Descriptions, Reviews, Etc.
Publisher Description:
Haram in the Harem focuses on the differences in nationalist discourse regarding women and the way female writers conceptualized the experience of women in three contexts: the middle-class Muslim reform movement, the Algerian Revolution, and the Partition of India. During each of these periods the subject of women, their behavior, bodies, and dress were discussed by male scholars, politicians, and revolutionaries. The resonating theme amongst these disparate events is that women were believed to be best protected when they were ensconced within their homes and governed by their families, particularly male authority, whether they were fathers, brothers, or husbands. The threat to national identity was often linked to the preservation of womanly purity. Yet for the writers of this study, Ismat Chughtai (1915-1991), Assia Djebar (1936-), and Khadija Mastur (1927-1982), the danger to women was not in the public sphere but embedded within a domestic hierarchy enforced by male privilege. In their fictional texts, each writer shows how women resist, subvert, and challenge the normative behaviors prescribed in masculine discourse. In their writings they highlight the different ways women negotiated private spaces between intersecting masculine hegemonies of power including colonialism and native patriarchy.
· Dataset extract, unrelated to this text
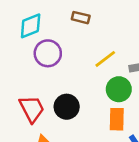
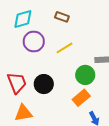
yellow line: (105, 59) -> (64, 48), moved
orange rectangle: (117, 119) -> (81, 98), turned 42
They demonstrate distinct literary viewpoints of nation, home, and women's experiences at particular historical moments. The choice of these various texts reveals how fiction provided a safe space for female writers to contest traditional systems of power. Bringing into focus the voices and experiences of women - who existed as limited cultural icons in the nationalist discourse - is a common theme throughout the selected stories. This book showcases the fluidity of literature as a response to the intersections of gender, race, and nation.